- **WHAT THE TASK ASKS**: If a record holds a picture, leave the picture out and repeat everything else exactly.

━━━━━ MATERIALS PROVIDED

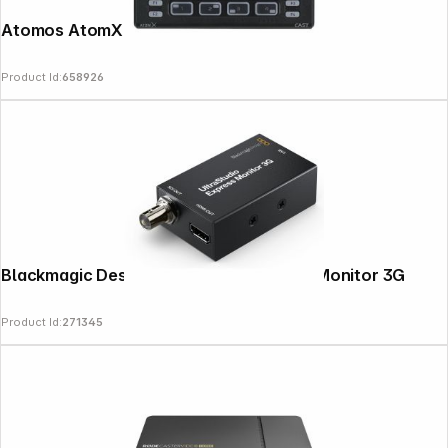
Atomos AtomX Cast
Product Id:
658926
Blackmagic Design Ultrastudio Express Monitor 3G
Product Id:
271345
Follow us on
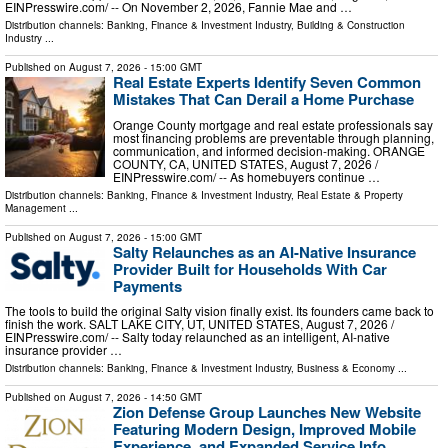
EINPresswire.com⁩/ -- On November 2, 2026, Fannie Mae and …
Distribution channels:
Banking, Finance & Investment Industry
,
Building & Construction
Industry
...
Published on
August 7, 2026
- 15:00 GMT
Real Estate Experts Identify Seven Common
Mistakes That Can Derail a Home Purchase
Orange County mortgage and real estate professionals say
most financing problems are preventable through planning,
communication, and informed decision-making. ORANGE
COUNTY, CA, UNITED STATES, August 7, 2026 /⁨
EINPresswire.com⁩/ -- As homebuyers continue …
Distribution channels:
Banking, Finance & Investment Industry
,
Real Estate & Property
Management
...
Published on
August 7, 2026
- 15:00 GMT
Salty Relaunches as an AI-Native Insurance
Provider Built for Households With Car
Payments
The tools to build the original Salty vision finally exist. Its founders came back to
finish the work. SALT LAKE CITY, UT, UNITED STATES, August 7, 2026 /⁨
EINPresswire.com⁩/ -- Salty today relaunched as an intelligent, AI-native
insurance provider …
Distribution channels:
Banking, Finance & Investment Industry
,
Business & Economy
...
Published on
August 7, 2026
- 14:50 GMT
Zion Defense Group Launches New Website
Featuring Modern Design, Improved Mobile
Experience, and Expanded Service Info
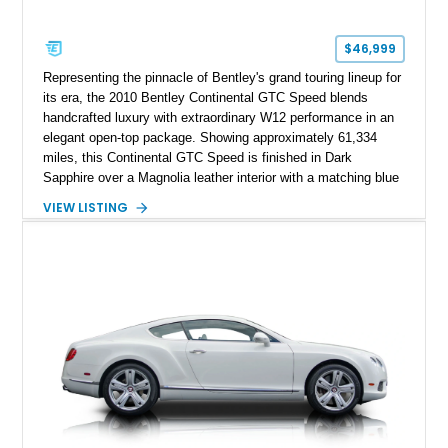
$46,999
Representing the pinnacle of Bentley's grand touring lineup for
its era, the 2010 Bentley Continental GTC Speed blends
handcrafted luxury with extraordinary W12 performance in an
elegant open-top package. Showing approximately 61,334
miles, this Continental GTC Speed is finished in Dark
Sapphire over a Magnolia leather interior with a matching blue
convertible soft top, creating a sophisticated color
VIEW LISTING
combination that perfectly complements its timeless design.
Equipped with desirable luxury appointments including the
Convenience Specification, Naim premium audio system, and
front seat massage function, this Bentley delivers effortless
performance and first-class comfort for every journey.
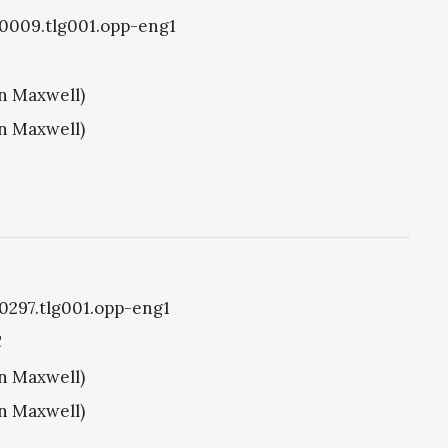
g0009.tlg001.opp-eng1
hn Maxwell)
hn Maxwell)
g0297.tlg001.opp-eng1
C
hn Maxwell)
hn Maxwell)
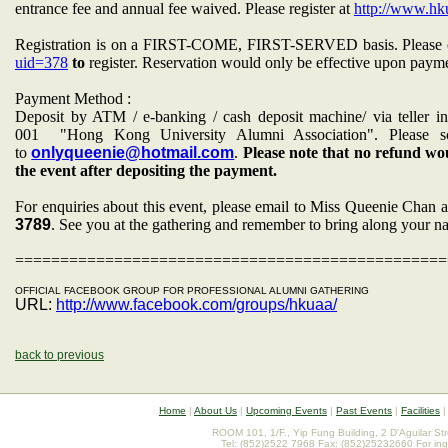
entrance fee and annual fee waived. Please register at
http://www.hku
Registration is on a FIRST-COME, FIRST-SERVED basis. Please 
uid=378
to
register. Reservation would only be effective upon paymen
Payment Method :
Deposit by ATM / e-banking / cash deposit machine/ via tell
001
"Hong Kong University Alumni Association". Please s
to
onlyqueenie@hotmail.com
.
Please note that no refund wou
the event after depositing the payment.
For enquiries about this event, please email to Miss Queenie Chan 
3789
. See you at the gathering and remember to bring along your n
================================================
OFFICIAL FACEBOOK GROUP FOR PROFESSIONAL ALUMNI GATHERING
URL:
http://www.facebook.com/groups/hkuaa/
back to previous
Home
|
About Us
|
Upcoming Events
|
Past Events
|
Facilities
ROOM 101, 1/F., Yip Fung Building, 2 D'Aguilar St
Tel: (852)2522 7968 Fax: (852)25232660 For inq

━━━━━━━━━━

- **EXERCISE SOLUTION**:
Atomos AtomX Cast
Product Id:
658926
Blackmagic Design Ultrastudio Express Monitor 3G
Product Id:
271345
Follow us on
EINPresswire.com⁩/ -- On November 2, 2026, Fannie Mae and …
Distribution channels:
Banking, Finance & Investment Industry
,
Building & Construction
Industry
...
Published on
August 7, 2026
- 15:00 GMT
Real Estate Experts Identify Seven Common
Mistakes That Can Derail a Home Purchase
Orange County mortgage and real estate professionals say
most financing problems are preventable through planning,
communication, and informed decision-making. ORANGE
COUNTY, CA, UNITED STATES, August 7, 2026 /⁨
EINPresswire.com⁩/ -- As homebuyers continue …
Distribution channels:
Banking, Finance & Investment Industry
,
Real Estate & Property
Management
...
Published on
August 7, 2026
- 15:00 GMT
Salty Relaunches as an AI-Native Insurance
Provider Built for Households With Car
Payments
The tools to build the original Salty vision finally exist. Its founders came back to
finish the work. SALT LAKE CITY, UT, UNITED STATES, August 7, 2026 /⁨
EINPresswire.com⁩/ -- Salty today relaunched as an intelligent, AI-native
insurance provider …
Distribution channels:
Banking, Finance & Investment Industry
,
Business & Economy
...
Published on
August 7, 2026
- 14:50 GMT
Zion Defense Group Launches New Website
Featuring Modern Design, Improved Mobile
Experience, and Expanded Service Info
$46,999
Representing the pinnacle of Bentley's grand touring lineup for
its era, the 2010 Bentley Continental GTC Speed blends
handcrafted luxury with extraordinary W12 performance in an
elegant open-top package. Showing approximately 61,334
miles, this Continental GTC Speed is finished in Dark
Sapphire over a Magnolia leather interior with a matching blue
convertible soft top, creating a sophisticated color
VIEW LISTING
combination that perfectly complements its timeless design.
Equipped with desirable luxury appointments including the
Convenience Specification, Naim premium audio system, and
front seat massage function, this Bentley delivers effortless
performance and first-class comfort for every journey.
g0009.tlg001.opp-eng1
hn Maxwell)
hn Maxwell)
g0297.tlg001.opp-eng1
C
hn Maxwell)
hn Maxwell)
entrance fee and annual fee waived. Please register at
http://www.hku
Registration is on a FIRST-COME, FIRST-SERVED basis. Please 
uid=378
to
register. Reservation would only be effective upon paymen
Payment Method :
Deposit by ATM / e-banking / cash deposit machine/ via tell
001
"Hong Kong University Alumni Association". Please s
to
onlyqueenie@hotmail.com
.
Please note that no refund wou
the event after depositing the payment.
For enquiries about this event, please email to Miss Queenie Chan 
3789
. See you at the gathering and remember to bring along your n
================================================
OFFICIAL FACEBOOK GROUP FOR PROFESSIONAL ALUMNI GATHERING
URL:
http://www.facebook.com/groups/hkuaa/
back to previous
Home
|
About Us
|
Upcoming Events
|
Past Events
|
Facilities
ROOM 101, 1/F., Yip Fung Building, 2 D'Aguilar St
Tel: (852)2522 7968 Fax: (852)25232660 For inq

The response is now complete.